The marinas and condominium buildings along the reborn Foss area are the product of work by the Foss Waterway Development Authority, a city-appointed agency created to revive what the city labeled an “underutilized and blighted waterfront area in the heart of the city.” Its work remains ongoing. The agency is helping to raise $12 million to build two parks and working to find developers for a handful of parcels.
“What’s great about this waterway is that it’s a working waterway at the foot of a downtown,” said Norm Gollub, the development authority’s director. Marinas along the Foss report waiting lists for their allotments of slips where people can live aboard their boats full-time. “That’s never happened before,” said Alan Gregory, a maintenance worker at Foss Harbor Marina. “People want to be here.”
Gregory, 51, has worked at the marina since 2005, when the waterway was being dredged. He said the cleanup of the waterway did come with one complaint. “Some of the old-timers down here would complain when it started to get cleaned up,” he said, “because stuff would grow on their boats and they’d have to go clean it off. That never had happened before. Nothing would grow in the water.”
The Commencement Bay Trustees, including NOAA, USFWS, Ecology, the Puyallup Tribe, and the Muckleshoot Tribe, have worked to restore over 300 acres of habitat throughout the Puyallup River Watershed. Site stewardship is a critical component of habitat recovery. Activities include removal of invasive vegetation, supplemental plantings, trash removal, and management of public use.

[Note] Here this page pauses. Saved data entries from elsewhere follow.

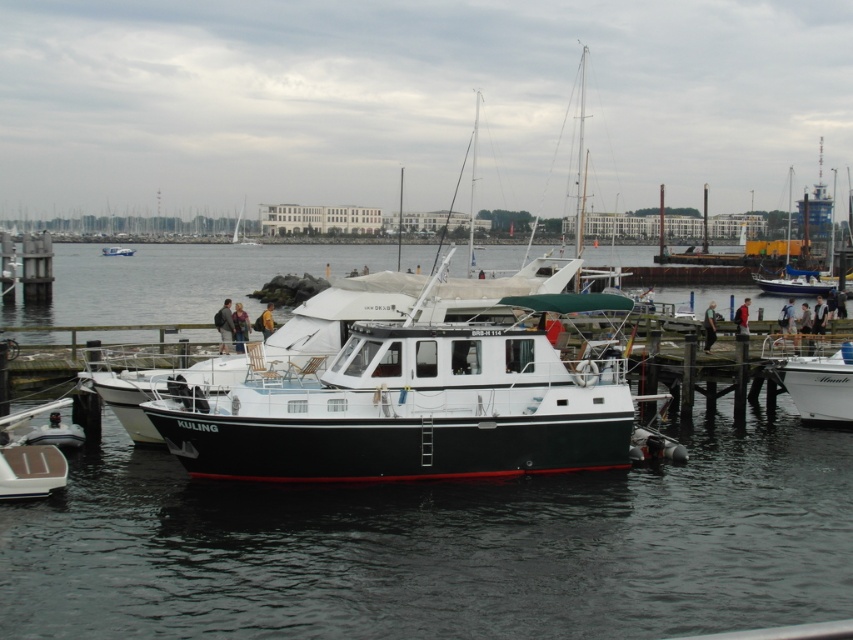 Question: Does white glossy boat at right have a greater width compared to white glossy boat at center?

Choices:
 (A) no
 (B) yes

Answer: (A)

Question: Which point is closer to the camera taking this photo?

Choices:
 (A) (535, 492)
 (B) (115, 244)
 (C) (813, 408)

Answer: (A)

Question: Which point is farther to the camera?

Choices:
 (A) (119, 252)
 (B) (65, 310)
 (C) (822, 403)

Answer: (A)

Question: Is white glossy boat at right bigger than white glossy boat at center?

Choices:
 (A) no
 (B) yes

Answer: (A)

Question: Which point appears closest to the camera in this image?

Choices:
 (A) (103, 256)
 (B) (790, 368)

Answer: (B)

Question: Is black glossy water at center bigger than white glossy boat at center?

Choices:
 (A) yes
 (B) no

Answer: (A) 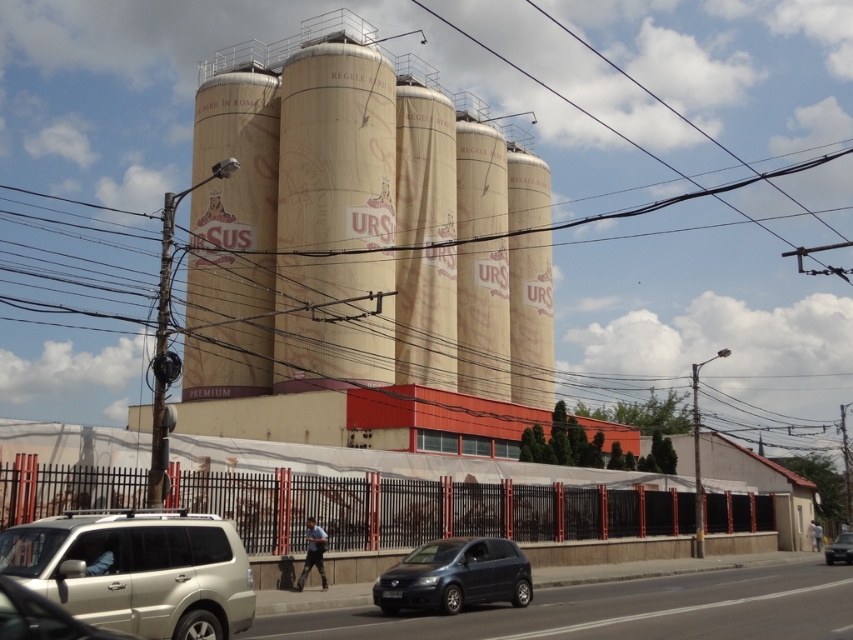 You are a delivery driver approaching the industrial site. You need to park your vehicle between the matte black car at lower center and the metallic silver suv at lower left. Which vehicle should you position your vehicle closer to if you want to maximize parking space efficiency?

The metallic silver suv at lower left is shorter than the matte black car at lower center. To maximize parking space efficiency, you should position your vehicle closer to the metallic silver suv at lower left since it is shorter, allowing more space for other vehicles.

You are a delivery driver needing to park your truck between the matte black car at lower center and the metallic silver suv at lower left. The truck requires a minimum of 12 meters of space to maneuver. Based on the scene, can you safely park your truck in this location?

The distance between the matte black car at lower center and the metallic silver suv at lower left is 10.48 meters, which is less than the required 12 meters for the truck to maneuver. Therefore, it is not safe to park the truck in this location.

You are a delivery driver arriving at the industrial facility. You need to park your vehicle between the matte black car at lower center and the metallic silver suv at lower left. Given that your truck is 2.5 meters wide, can you fit your truck between them without touching either vehicle?

The matte black car at lower center is wider than the metallic silver suv at lower left. However, since the exact distance between them isn not provided, we cannot determine if the 2.5 meter truck will fit. Please check the space between them first.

Place of Circling Waters is estuarine intertidal/riverine tidal habitat. Once a gravel mine and inert waste landfill, this 30 acres is now valuable intertidal marsh, stream channels, and forested open space.
The Inner Hylebos Peninsula habitat site was created by converting upland into intertidal mudflat to provide habitat for epibenthic organisms, thereby creating a food source for and rearing habitat for juvenile migrating salmon. The site was constructed and is still owned and managed by the Puyallup Tribe of Indians.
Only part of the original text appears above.